Although intracranial signs are critical for open spina bifida diagnosis during ultrasound, they could be absent. Thus, the sagittal images of the spine must be carefully observed for the presence of a meningocele sac. In the present case, diagnosis was delayed in a private clinic because no abnormal findings were detected during the prenatal screening, including the absence of clear intracranial signs and the normal quad screen test, and the spinal mass was initially overlooked. In addition, intracranial signs were believed to be absent in the present case because the fetus had a meningeal sac, which prevented the free leakage of cerebrospinal fluid into the amniotic cavity, thus reducing the probability of intracranial sign manifestation.

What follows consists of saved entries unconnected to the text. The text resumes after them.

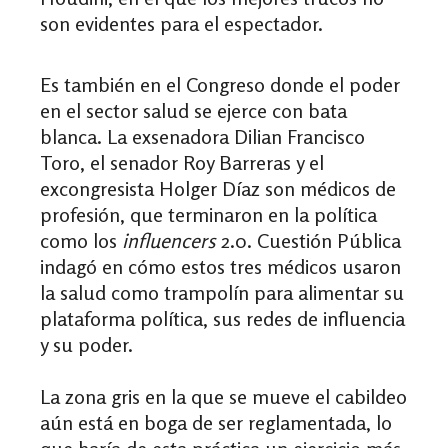
son evidentes para el espectador.
Es también en el Congreso donde el poder
en el sector salud se ejerce con bata
blanca. La exsenadora Dilian Francisco
Toro, el senador Roy Barreras y el
excongresista Holger Díaz son médicos de
profesión, que terminaron en la política
como los
influencers
2.0. Cuestión Pública
indagó en cómo estos tres médicos usaron
la salud como trampolín para alimentar su
plataforma política, sus redes de influencia
y su poder.
La zona gris en la que se mueve el cabildeo
aún está en boga de ser reglamentada, lo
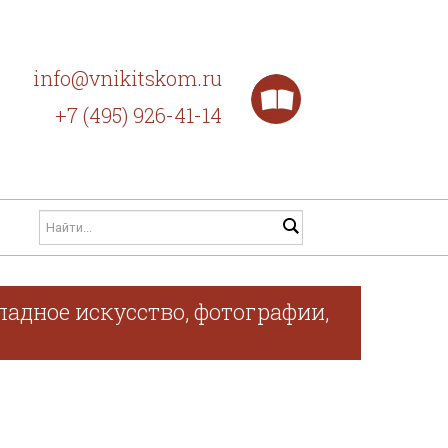
info@vnikitskom.ru
+7 (495) 926-41-14
адное искусство, фотографии,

There is no conclusive evidence showing cesarean section improves outcome in children with spina bifida. However, cesarean section to decrease the risk of disruption of large lesions (>6 cm) might be justified [14]. In the present case, the lesion was already 6.6 cm at 35 weeks' gestation. We suggested delivery by elective cesarean section, which performed at 37+5 weeks' gestation upon our clinical decision.